WHAT YOU WILL DO – Write out, from the entries below, exactly the lines that run between the lines holding "have begun to" and "h different mechanisms of action.", inclusive, and stop there.

*** Opening EXERCISE DATA ***

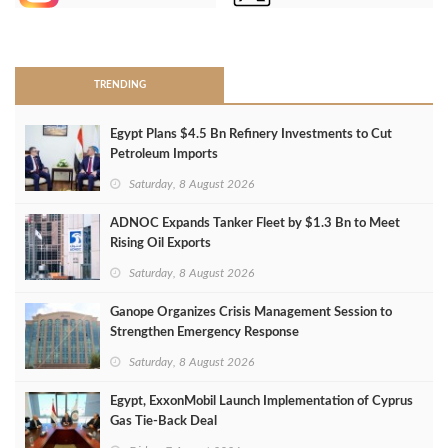
>
TRENDING
Egypt Plans $4.5 Bn Refinery Investments to Cut
Petroleum Imports
Saturday, 8 August 2026
ADNOC Expands Tanker Fleet by $1.3 Bn to Meet
Rising Oil Exports
Saturday, 8 August 2026
Ganope Organizes Crisis Management Session to
Strengthen Emergency Response
Saturday, 8 August 2026
Egypt, ExxonMobil Launch Implementation of Cyprus
Gas Tie-Back Deal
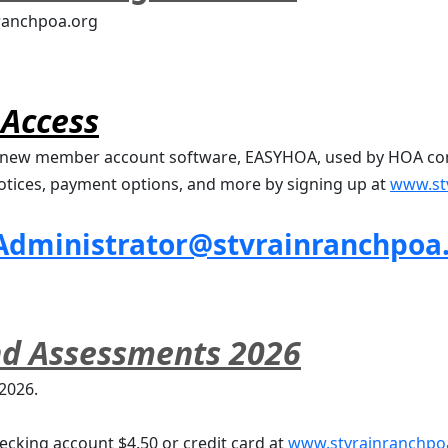
nranchpoa.org
Access
ur new member account software, EASYHOA, used by HOA co
ices, payment options, and more by signing up at 
www.st
Administrator@stvrainranchpoa
nd Assessments 2026
 2026.
ecking account $4.50 or credit card at 
www.stvrainranchpo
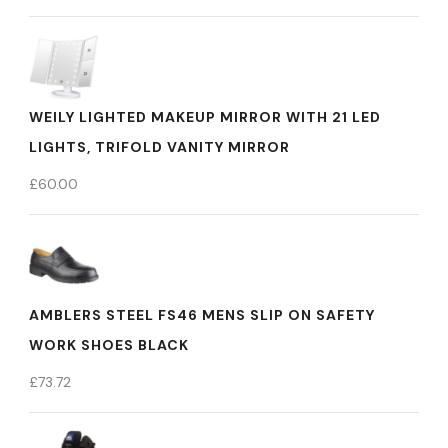
WEILY LIGHTED MAKEUP MIRROR WITH 21 LED
LIGHTS, TRIFOLD VANITY MIRROR
£
60.00
AMBLERS STEEL FS46 MENS SLIP ON SAFETY
WORK SHOES BLACK
£
73.72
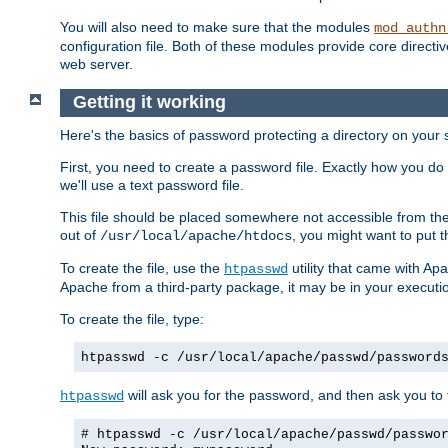
You will also need to make sure that the modules
mod_authn
configuration file. Both of these modules provide core directive
web server.
Getting it working
Here's the basics of password protecting a directory on your 
First, you need to create a password file. Exactly how you do 
we'll use a text password file.
This file should be placed somewhere not accessible from the
out of
, you might want to put t
/usr/local/apache/htdocs
To create the file, use the
utility that came with Apa
htpasswd
Apache from a third-party package, it may be in your executi
To create the file, type:
htpasswd -c /usr/local/apache/passwd/password
will ask you for the password, and then ask you to ty
htpasswd
# htpasswd -c /usr/local/apache/passwd/passwo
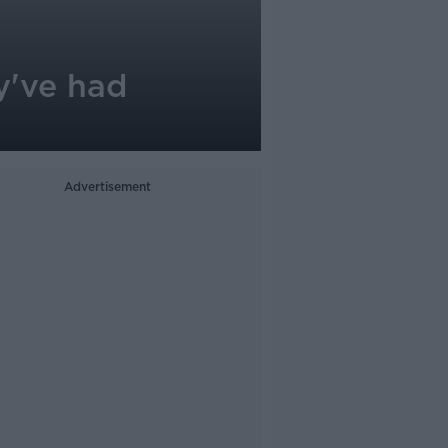
y've had
Advertisement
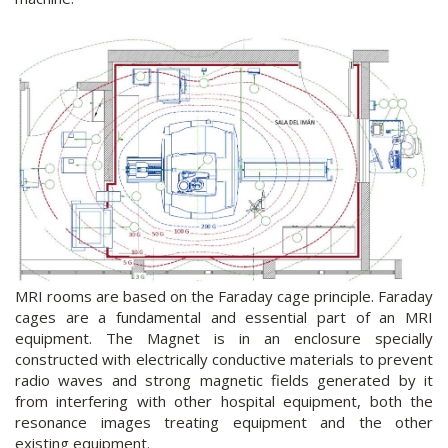
MRI rooms are based on the Faraday cage principle. Faraday
cages are a fundamental and essential part of an MRI
equipment. The Magnet is in an enclosure specially
constructed with electrically conductive materials to prevent
radio waves and strong magnetic fields generated by it
from interfering with other hospital equipment, both the
resonance images treating equipment and the other
existing equipment.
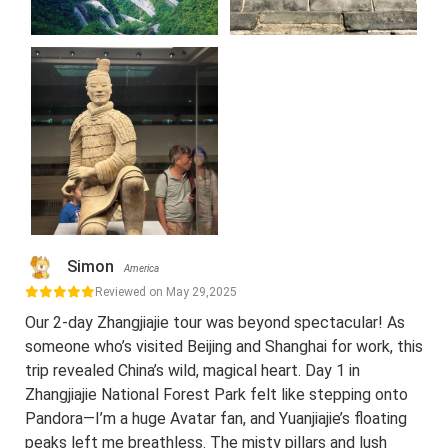
Simon
America
Reviewed on May 29,2025
Our 2-day Zhangjiajie tour was beyond spectacular! As
someone who’s visited Beijing and Shanghai for work, this
trip revealed China’s wild, magical heart. Day 1 in
Zhangjiajie National Forest Park felt like stepping onto
Pandora—I’m a huge Avatar fan, and Yuanjiajie’s floating
peaks left me breathless. The misty pillars and lush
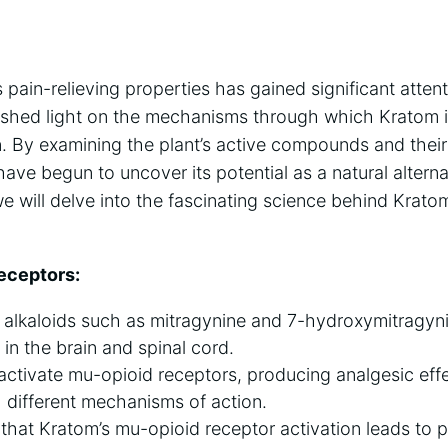
pain-relieving properties has gained significant attent
 shed light on the mechanisms through which Kratom i
n. By examining the plant’s active compounds and their
have begun to uncover its potential as a natural alterna
will delve into the fascinating science behind Kratom’
Receptors:
 alkaloids such as mitragynine and 7-hydroxymitragyni
 in the brain and spinal cord.
activate mu-opioid receptors, producing analgesic effe
h different mechanisms of action.
that Kratom’s mu-opioid receptor activation leads to pai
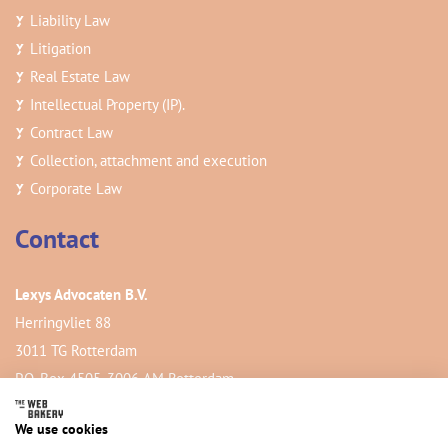
Liability Law
Litigation
Real Estate Law
Intellectual Property (IP).
Contract Law
Collection, attachment and execution
Corporate Law
Contact
Lexys Advocaten B.V.
Herringvliet 88
3011 TG Rotterdam
P.O. Box 4505, 3006 AM Rotterdam
We use cookies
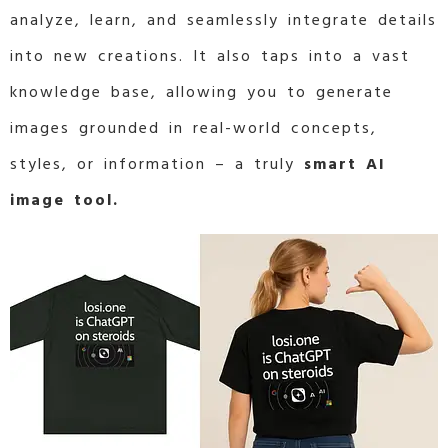
analyze, learn, and seamlessly integrate details
into new creations. It also taps into a vast
knowledge base, allowing you to generate
images grounded in real-world concepts,
styles, or information – a truly
smart AI
image tool.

*** Closing EXERCISE DATA ***

RESULT –
have begun to uncover its potential as a natural alterna
will delve into the fascinating science behind Kratom’
Receptors:
 alkaloids such as mitragynine and 7-hydroxymitragyni
 in the brain and spinal cord.
activate mu-opioid receptors, producing analgesic effe
h different mechanisms of action.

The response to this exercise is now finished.